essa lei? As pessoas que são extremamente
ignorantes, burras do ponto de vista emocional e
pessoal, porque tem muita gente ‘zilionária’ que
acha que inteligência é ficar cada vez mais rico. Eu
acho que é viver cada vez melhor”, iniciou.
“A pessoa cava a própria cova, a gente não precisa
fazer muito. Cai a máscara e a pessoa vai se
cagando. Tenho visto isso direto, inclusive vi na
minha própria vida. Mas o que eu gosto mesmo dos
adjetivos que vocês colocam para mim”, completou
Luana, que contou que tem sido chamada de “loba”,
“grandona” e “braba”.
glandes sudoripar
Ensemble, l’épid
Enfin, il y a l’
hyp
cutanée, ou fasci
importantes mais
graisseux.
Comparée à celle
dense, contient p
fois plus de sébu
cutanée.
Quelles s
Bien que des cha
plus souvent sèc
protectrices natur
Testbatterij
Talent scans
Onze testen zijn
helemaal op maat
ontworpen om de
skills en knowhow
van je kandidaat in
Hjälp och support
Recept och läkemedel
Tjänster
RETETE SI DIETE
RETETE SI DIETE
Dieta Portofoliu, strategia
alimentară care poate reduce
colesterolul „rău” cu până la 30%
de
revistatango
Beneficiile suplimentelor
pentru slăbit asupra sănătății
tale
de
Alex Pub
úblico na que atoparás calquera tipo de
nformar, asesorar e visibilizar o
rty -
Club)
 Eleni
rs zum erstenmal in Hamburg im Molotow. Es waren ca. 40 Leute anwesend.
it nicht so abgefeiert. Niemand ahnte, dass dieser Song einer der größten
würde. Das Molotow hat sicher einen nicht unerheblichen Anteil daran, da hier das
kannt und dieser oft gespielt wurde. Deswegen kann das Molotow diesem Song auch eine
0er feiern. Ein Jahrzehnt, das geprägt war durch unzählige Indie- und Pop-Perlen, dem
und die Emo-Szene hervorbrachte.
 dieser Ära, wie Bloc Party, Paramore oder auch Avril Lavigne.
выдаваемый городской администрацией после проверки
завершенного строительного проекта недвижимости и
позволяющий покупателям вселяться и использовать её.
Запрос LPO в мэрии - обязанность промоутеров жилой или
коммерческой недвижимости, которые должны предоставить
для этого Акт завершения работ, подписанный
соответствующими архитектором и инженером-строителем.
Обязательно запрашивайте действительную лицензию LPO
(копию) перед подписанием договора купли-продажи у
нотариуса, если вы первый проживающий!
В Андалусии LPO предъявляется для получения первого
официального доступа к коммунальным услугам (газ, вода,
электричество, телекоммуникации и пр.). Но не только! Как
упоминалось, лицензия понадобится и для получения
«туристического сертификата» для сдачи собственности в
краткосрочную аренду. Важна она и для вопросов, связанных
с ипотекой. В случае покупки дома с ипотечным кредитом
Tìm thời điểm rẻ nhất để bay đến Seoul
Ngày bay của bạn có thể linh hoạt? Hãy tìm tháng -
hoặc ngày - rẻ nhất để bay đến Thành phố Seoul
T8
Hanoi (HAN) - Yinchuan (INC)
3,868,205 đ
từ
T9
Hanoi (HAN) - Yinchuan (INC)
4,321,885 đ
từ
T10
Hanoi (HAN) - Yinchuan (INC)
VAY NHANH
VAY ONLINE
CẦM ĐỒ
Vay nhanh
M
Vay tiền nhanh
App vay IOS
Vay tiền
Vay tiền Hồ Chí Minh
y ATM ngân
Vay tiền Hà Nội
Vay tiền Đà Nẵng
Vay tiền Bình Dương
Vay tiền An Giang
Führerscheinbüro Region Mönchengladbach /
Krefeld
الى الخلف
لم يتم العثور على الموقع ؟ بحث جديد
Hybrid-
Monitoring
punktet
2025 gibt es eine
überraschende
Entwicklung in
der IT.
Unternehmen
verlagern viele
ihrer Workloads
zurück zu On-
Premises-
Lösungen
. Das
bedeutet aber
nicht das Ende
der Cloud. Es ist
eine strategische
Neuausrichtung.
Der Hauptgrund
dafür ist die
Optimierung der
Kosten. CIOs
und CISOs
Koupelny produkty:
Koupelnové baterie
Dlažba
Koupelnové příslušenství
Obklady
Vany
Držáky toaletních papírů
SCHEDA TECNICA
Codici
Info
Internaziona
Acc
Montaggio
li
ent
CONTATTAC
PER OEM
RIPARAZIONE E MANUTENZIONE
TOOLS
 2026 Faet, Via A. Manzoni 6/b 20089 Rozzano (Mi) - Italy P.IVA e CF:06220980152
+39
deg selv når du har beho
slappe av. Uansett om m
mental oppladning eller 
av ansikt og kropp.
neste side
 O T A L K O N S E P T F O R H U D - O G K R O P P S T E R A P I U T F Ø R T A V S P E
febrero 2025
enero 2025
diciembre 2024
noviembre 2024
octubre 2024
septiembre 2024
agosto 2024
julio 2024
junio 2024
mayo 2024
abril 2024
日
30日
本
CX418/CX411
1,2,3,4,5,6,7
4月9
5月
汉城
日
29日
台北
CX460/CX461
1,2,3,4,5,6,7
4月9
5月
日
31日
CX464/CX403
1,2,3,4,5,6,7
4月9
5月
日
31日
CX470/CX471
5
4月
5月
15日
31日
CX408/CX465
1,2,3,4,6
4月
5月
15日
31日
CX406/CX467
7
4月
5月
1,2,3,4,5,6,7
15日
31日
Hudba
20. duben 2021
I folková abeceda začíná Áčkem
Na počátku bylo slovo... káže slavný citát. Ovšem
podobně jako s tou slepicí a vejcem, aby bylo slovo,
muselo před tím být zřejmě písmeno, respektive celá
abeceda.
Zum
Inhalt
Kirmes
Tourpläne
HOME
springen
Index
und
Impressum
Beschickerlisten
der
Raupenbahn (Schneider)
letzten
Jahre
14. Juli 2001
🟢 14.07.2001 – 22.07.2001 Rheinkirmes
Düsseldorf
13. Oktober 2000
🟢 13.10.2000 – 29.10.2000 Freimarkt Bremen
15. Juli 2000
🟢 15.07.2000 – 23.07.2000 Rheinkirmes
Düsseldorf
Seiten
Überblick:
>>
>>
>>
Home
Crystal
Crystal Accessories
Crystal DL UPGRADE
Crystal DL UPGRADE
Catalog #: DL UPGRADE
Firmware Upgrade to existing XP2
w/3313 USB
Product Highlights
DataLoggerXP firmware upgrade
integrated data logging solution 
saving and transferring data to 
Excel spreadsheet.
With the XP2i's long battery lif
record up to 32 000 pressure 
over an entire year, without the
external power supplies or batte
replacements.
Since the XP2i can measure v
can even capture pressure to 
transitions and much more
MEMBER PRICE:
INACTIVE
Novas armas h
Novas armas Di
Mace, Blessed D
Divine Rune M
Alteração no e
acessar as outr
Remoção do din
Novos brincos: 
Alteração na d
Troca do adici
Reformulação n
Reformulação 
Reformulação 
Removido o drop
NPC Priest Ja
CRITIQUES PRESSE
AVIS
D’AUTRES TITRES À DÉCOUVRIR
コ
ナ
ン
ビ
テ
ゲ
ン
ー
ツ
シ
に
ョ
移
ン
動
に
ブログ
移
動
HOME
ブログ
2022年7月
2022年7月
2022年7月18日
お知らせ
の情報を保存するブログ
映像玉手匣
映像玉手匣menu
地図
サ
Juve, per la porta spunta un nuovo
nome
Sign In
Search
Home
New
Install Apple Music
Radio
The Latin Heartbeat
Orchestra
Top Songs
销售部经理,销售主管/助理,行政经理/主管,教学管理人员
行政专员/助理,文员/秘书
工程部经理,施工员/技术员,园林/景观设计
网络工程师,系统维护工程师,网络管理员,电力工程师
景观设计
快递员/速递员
++++++++++++++++++++
— Problem requirements —
Go through the data above and find the lines with the word "nicht". Copy each of those lines.

— Solution —
it nicht so abgefeiert. Niemand ahnte, dass dieser Song einer der größten
würde. Das Molotow hat sicher einen nicht unerheblichen Anteil daran, da hier das
nicht das Ende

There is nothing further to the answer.